Well, to start with, there's the all-star cast, which includes Samuel L. Jackson, John Goodman, Brie Larson, Tom Hiddleston and John C. Reilly. Then, there's the concept of a Warner Bros. "Monsterverse" where this will be a key installment. And it's impossible to ignore any film that hauled in over $500 million at the box office. I figured this was at least good enough for a free library copy viewing. It just took a long time for a disc to become available in the request queue.
First off, this is no remake. It is a completely new re-imagining of the Kong legend. Forget 1933. Fabled Skull Island is first visited in 1944, when American fighter pilot Hank Marlow (Reilly) and Japanese pilot Gunpei Ikari (Miyavi) shoot each other out of the sky over the South Pacific. The two enemy airmen parachute onto the island and battle hand to hand, only to be interrupted by a giant ape -- you know who. They are never heard of again.
Fast forward to 1973. The U.S. government mounts a mission to map the recently (re)discovered island. Leading the so-called Monarch project is Agent Bill Randa (Goodman) with assistance from a highly skilled tracker, former British Special Air Service Captain James Conrad (Hiddleston). For protection, the team is assigned a military escort called the Sky Devils, a Vietnam War helicopter squadron headed by Lieutenant Colonel Preston Packard (Jackson), who's accompanied by Major Jack Chapman (Toby Kebbell) and Captain Earl Cole (Shea Whigham).
Also on the mission are Randa's geologist Houston Brooks (Corey Hawkins) and biologist San Lin (Jing Tian). Then there's a senior Landsat official called Victor Nieves (John Ortiz), the Sky Devils warrant officers Reg Slivko (Thomas Mann) and Reles (Eugene Cordero), and a photojournalist named Mason Weaver (Larson), who is opposed to war and suspects the mission is a cover-up for a secret military operation. The mission is sanctioned and bankrolled by Senator Al Willis (Richard Jenkins).
If you dig 60s-70s music, you get in spades here -- The Chambers Brothers, Jefferson Airplane, The Hollies, Black Sabbath, Creedence Clearwater Revival, David Bowie, and more. There's humor, too, though not in large doses. And if you seek more Kong action and less build-up, look for the King to appear about 30 minutes into the film, knocking helicopters out of the sky like he was swatting flies.

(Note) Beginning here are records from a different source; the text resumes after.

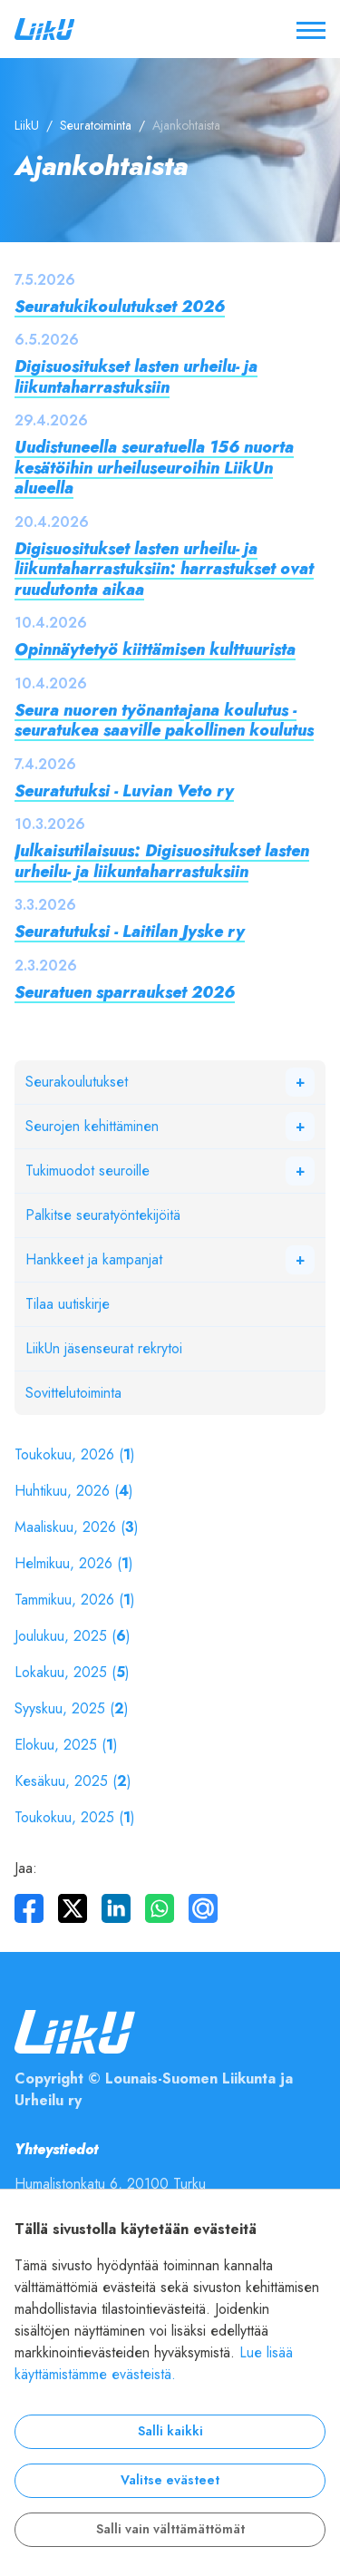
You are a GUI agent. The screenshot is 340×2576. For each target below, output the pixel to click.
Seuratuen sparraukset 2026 (125, 992)
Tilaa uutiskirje (67, 1304)
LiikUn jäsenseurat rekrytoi (103, 1349)
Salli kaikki (170, 2431)
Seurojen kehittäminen (92, 1127)
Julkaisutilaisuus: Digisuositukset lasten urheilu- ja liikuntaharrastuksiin (162, 861)
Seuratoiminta (95, 125)
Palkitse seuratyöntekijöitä (102, 1215)
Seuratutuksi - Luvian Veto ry (124, 790)
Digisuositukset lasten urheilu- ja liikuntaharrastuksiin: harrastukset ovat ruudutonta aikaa (164, 568)
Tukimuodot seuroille (87, 1171)
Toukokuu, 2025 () (75, 1818)
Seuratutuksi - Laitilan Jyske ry (130, 931)
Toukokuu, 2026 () (75, 1455)
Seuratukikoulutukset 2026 (120, 306)
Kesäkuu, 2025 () (73, 1781)
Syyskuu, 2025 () (72, 1709)
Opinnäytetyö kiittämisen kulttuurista (155, 649)
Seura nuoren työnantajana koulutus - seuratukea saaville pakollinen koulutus (164, 720)
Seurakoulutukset (76, 1082)
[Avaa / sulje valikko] (310, 29)
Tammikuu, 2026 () (75, 1600)
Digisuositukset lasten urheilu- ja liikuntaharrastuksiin (136, 376)
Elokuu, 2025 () (66, 1745)
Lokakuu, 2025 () (72, 1673)
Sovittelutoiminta (73, 1393)
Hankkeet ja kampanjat (93, 1260)
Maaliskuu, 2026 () (77, 1527)
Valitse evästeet (170, 2480)
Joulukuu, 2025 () (73, 1636)
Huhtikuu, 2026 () (74, 1491)
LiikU (27, 125)
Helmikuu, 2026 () (74, 1564)
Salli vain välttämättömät (170, 2529)
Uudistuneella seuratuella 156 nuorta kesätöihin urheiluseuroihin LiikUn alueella (154, 467)
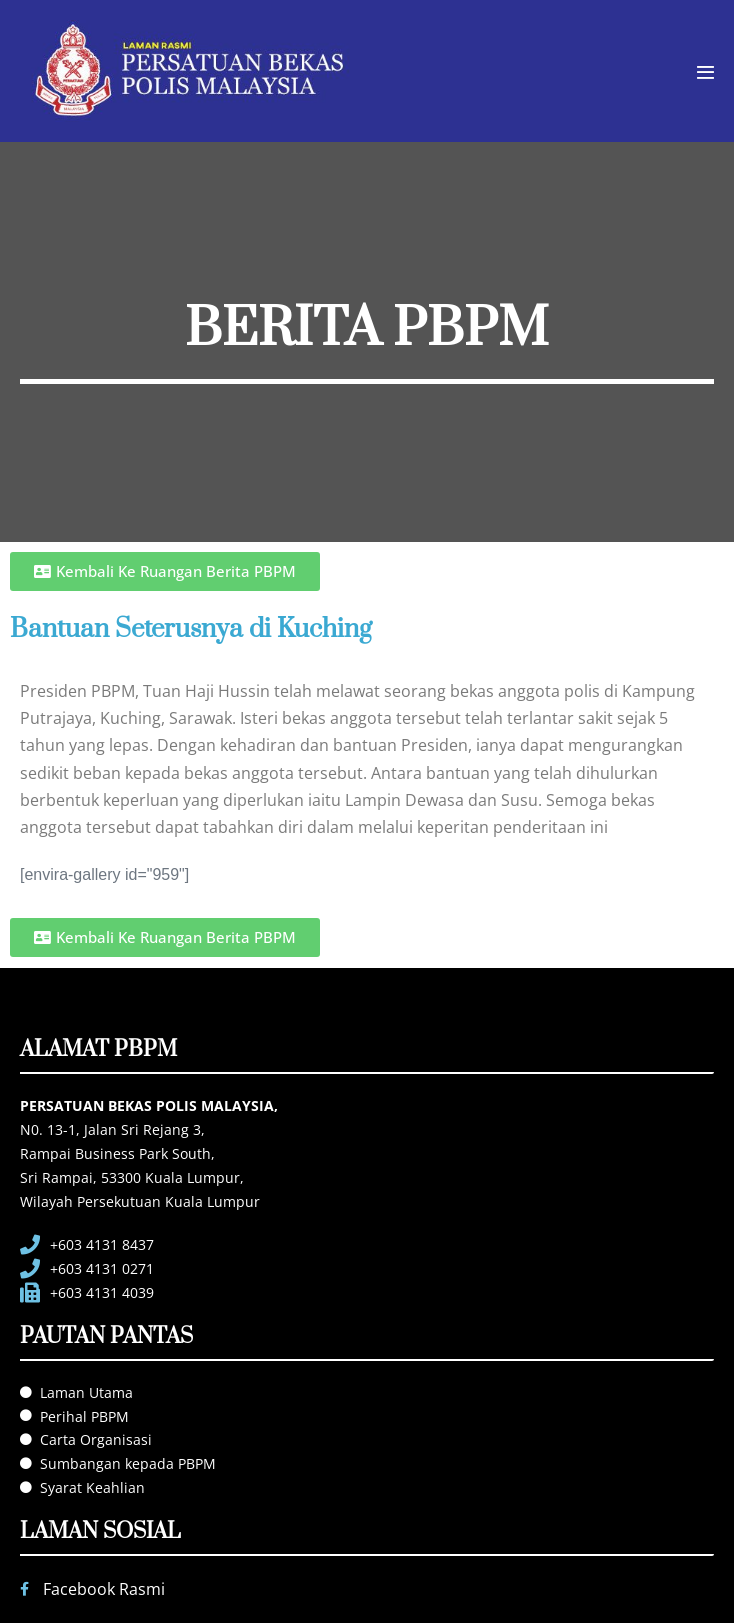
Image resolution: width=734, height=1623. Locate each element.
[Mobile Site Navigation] (705, 72)
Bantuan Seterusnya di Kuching (191, 629)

Of course, Kong isn't the only beastie on Skull Island. A giant water buffalo, a tree-high spider, a massive octopus, and the lizard-like underground "skull-crawlers." And does Kong take an interest in Fay Wray ... er... Larson? Oh yeah. And so does Conrad. But don't expect Kong to remain the center of attention. The underground lizards are far more of a threat. Or perhaps the biggest threat of all is Packard, bent on revenge for the death of his crewmen.
I can't say I was disappointed by this, because I really didn't expect much. Let's say it's a typical addition to the Kong franchise and a fair start for the WB's reboot. But this Kong still lacks the charisma of the original, and the SFX aren't that much better than Jackson's effort. Another also-ran in the famous ape sweeps, I'm afraid.